Keep to the lines from the one with "Mira Vista Labs" through the end of the data, and write them out exactly.

START Material to process

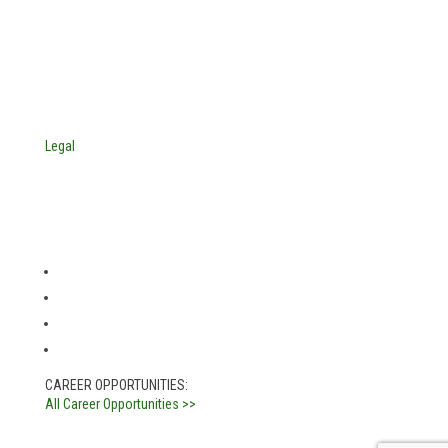
4705 Decatur Blvd.
Indianapolis, Indiana 46241
USA
© Copyright 2025. Mira Vista Labs
All rights reserved.
Legal
CAREER OPPORTUNITIES:
All Career Opportunities >>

END Material to process

Problem solution:
© Copyright 2025. Mira Vista Labs
All rights reserved.
Legal
CAREER OPPORTUNITIES:
All Career Opportunities >>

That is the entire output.